Sunday, March 18, 2012

I've Got Mad Love: Wacky Hook-Up Hijinks

The last portion of I've Got Mad Love ended with our heroes going their separate ways after the Biology poster presentation. One hero didn't know the other hero's name.


Luckily, the other hero knew the boy's name.

As Caleb walked home from BYU campus, he was upset with himself for not asking me on a date. He plotted several ways to try and contact me. We had shared a Biology TA who sent out weekly emails, so Caleb thought he might email all 60 students the same message. Something along the lines of:

"Hey,

My name is Caleb Flanagan and I talked to a really cool girl during the poster presentation. I meant to ask her name so I could ask her on a date, but I didn't. If this was you, email me back and we can get together."

He figured that the worst that could happen would be that no one answered, or that maybe even a different girl would respond; at least he could get a date with someone out of it. Because it should be said that Caleb's last five attempts at asking girls on dates were cruelly rejected.

But what he had forgotten was that he had deleted all of the TA's emails due to it being the end of the semester. Plan A—impossible.

Plan B was to email his poster presentation group members to see if they had the TA's emails still. He was satisfied with this idea and went downstairs to get a glass of Kool-Aid before he got down to business.

By the time he got back to his room, there was a new email from a girl named Holly. The body of the email said:

"Is this the Caleb who likes to fail Biology?"

I don't want to brag, but I know how to start a conversation.
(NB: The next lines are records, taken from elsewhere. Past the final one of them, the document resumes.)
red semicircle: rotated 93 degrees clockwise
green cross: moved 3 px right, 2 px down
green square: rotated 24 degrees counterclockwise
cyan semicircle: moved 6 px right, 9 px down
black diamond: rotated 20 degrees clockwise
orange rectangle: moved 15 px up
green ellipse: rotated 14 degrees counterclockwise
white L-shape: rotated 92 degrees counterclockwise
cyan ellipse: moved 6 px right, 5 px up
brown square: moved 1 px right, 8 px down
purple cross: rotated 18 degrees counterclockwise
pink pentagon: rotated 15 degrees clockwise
The callback to our previous conversation (it was not Caleb's first time taking that Biology course), the hypothetical question, the opportunity for him to send a short, no-pressure response—I am awesome. I had looked him up on the BYU student directory because I had really enjoyed his company; I figured that hanging out with him again could be fun.

Caleb saw the email and wigged out. Here he had been fretting over how he was going to contact me, and I had gotten to him first. How like life. He sent this response:

"I believe that I am that Caleb who loves to fail Biology. I was looking for your email address. What can I do for you?

Caleb Flanagan
'You can quit if you want to, but just remember, quitting is a hard habit to break.' -Jonathan Kent"
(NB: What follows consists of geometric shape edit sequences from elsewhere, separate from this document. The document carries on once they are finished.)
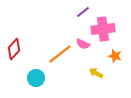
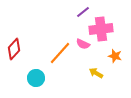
pink cross: moved 2 px left
orange line: moved 1 px up; rotated 10 degrees counterclockwise
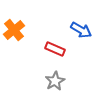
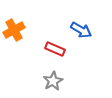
orange cross: rotated 10 degrees clockwise
gray star: moved 2 px left
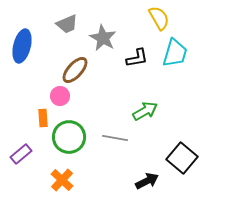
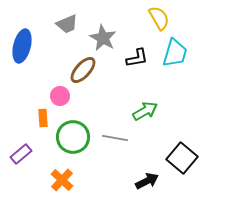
brown ellipse: moved 8 px right
green circle: moved 4 px right
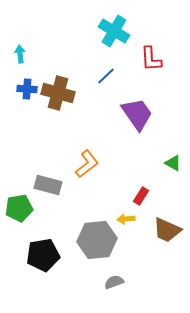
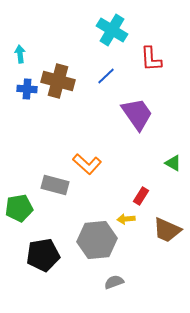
cyan cross: moved 2 px left, 1 px up
brown cross: moved 12 px up
orange L-shape: rotated 80 degrees clockwise
gray rectangle: moved 7 px right
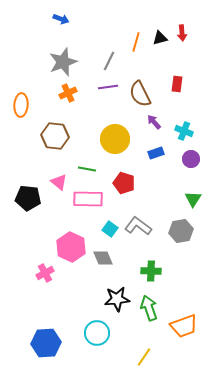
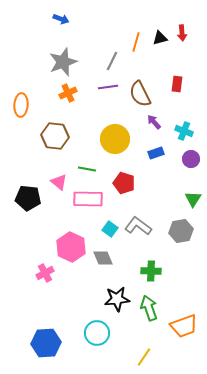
gray line: moved 3 px right
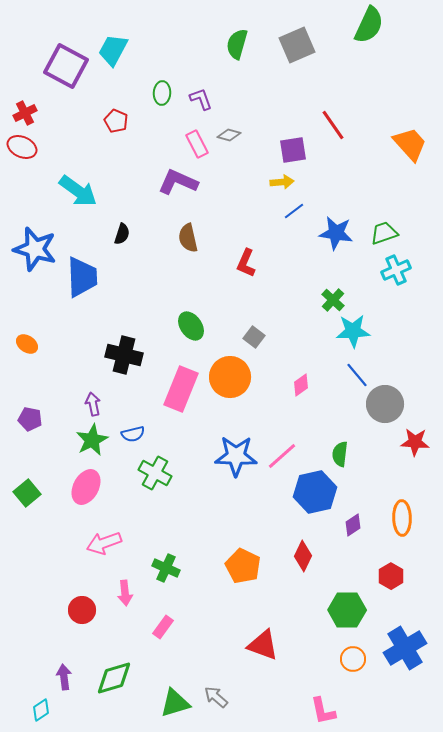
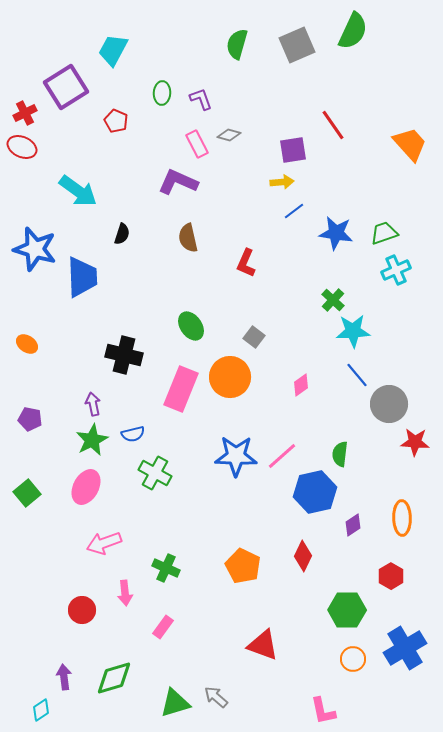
green semicircle at (369, 25): moved 16 px left, 6 px down
purple square at (66, 66): moved 21 px down; rotated 30 degrees clockwise
gray circle at (385, 404): moved 4 px right
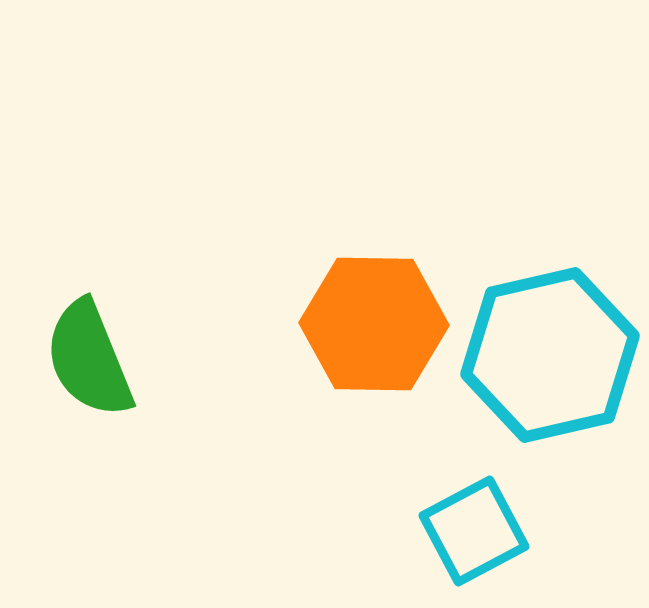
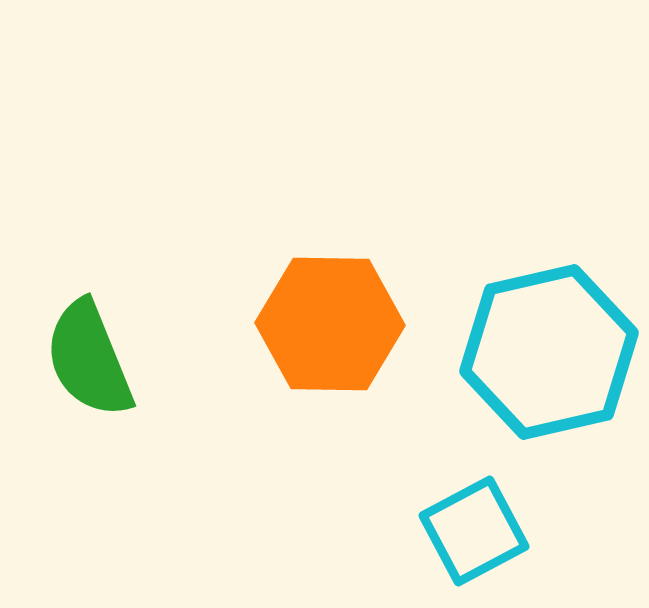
orange hexagon: moved 44 px left
cyan hexagon: moved 1 px left, 3 px up
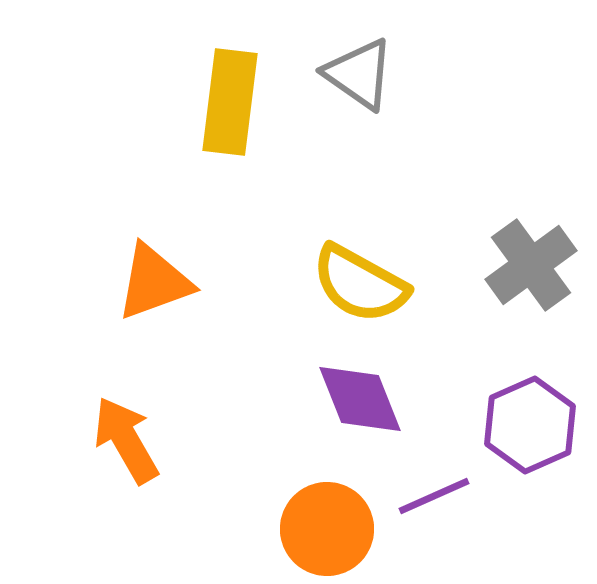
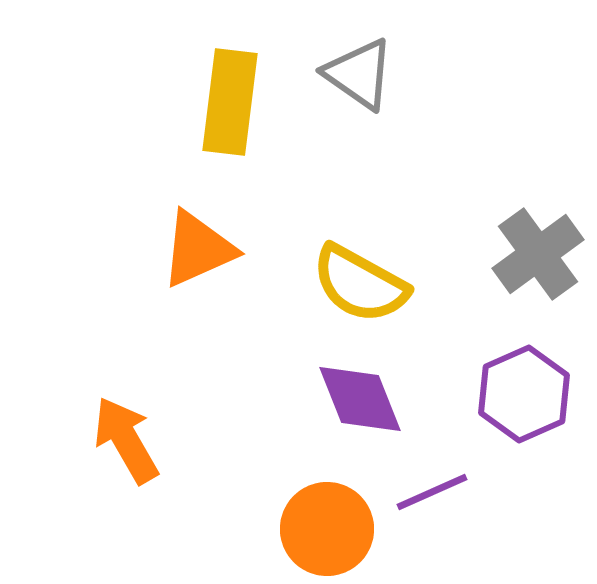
gray cross: moved 7 px right, 11 px up
orange triangle: moved 44 px right, 33 px up; rotated 4 degrees counterclockwise
purple hexagon: moved 6 px left, 31 px up
purple line: moved 2 px left, 4 px up
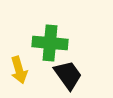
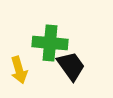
black trapezoid: moved 3 px right, 9 px up
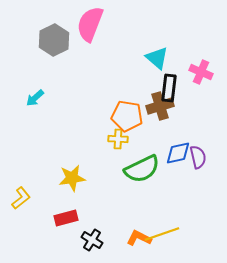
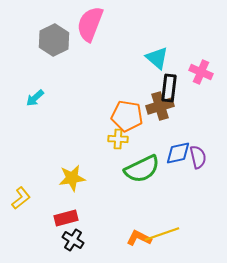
black cross: moved 19 px left
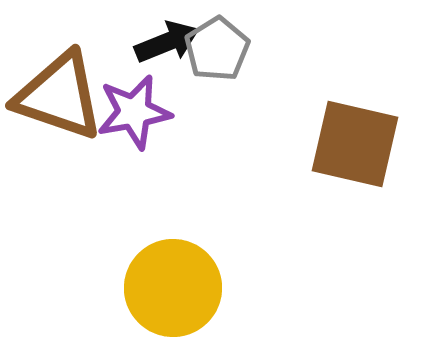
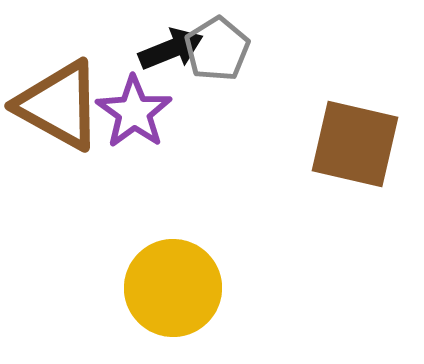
black arrow: moved 4 px right, 7 px down
brown triangle: moved 9 px down; rotated 10 degrees clockwise
purple star: rotated 26 degrees counterclockwise
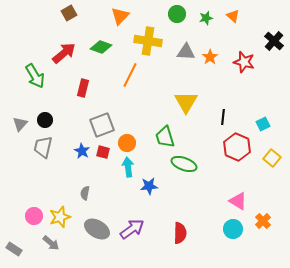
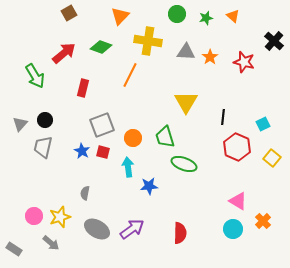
orange circle at (127, 143): moved 6 px right, 5 px up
Yes, he did have a Smallville quote in his email signature. I laughed when I read it, but I will admit that I was puzzled by his curt response. What could "What can I do for you" mean? That was what my mom would pointedly say to us kids when we woke her up at night growing up; to me, that response was almost another way of saying "Why are you bothering me?"

So, I panicked. And then I told a lie that would not be revealed as such until after we had already gotten married.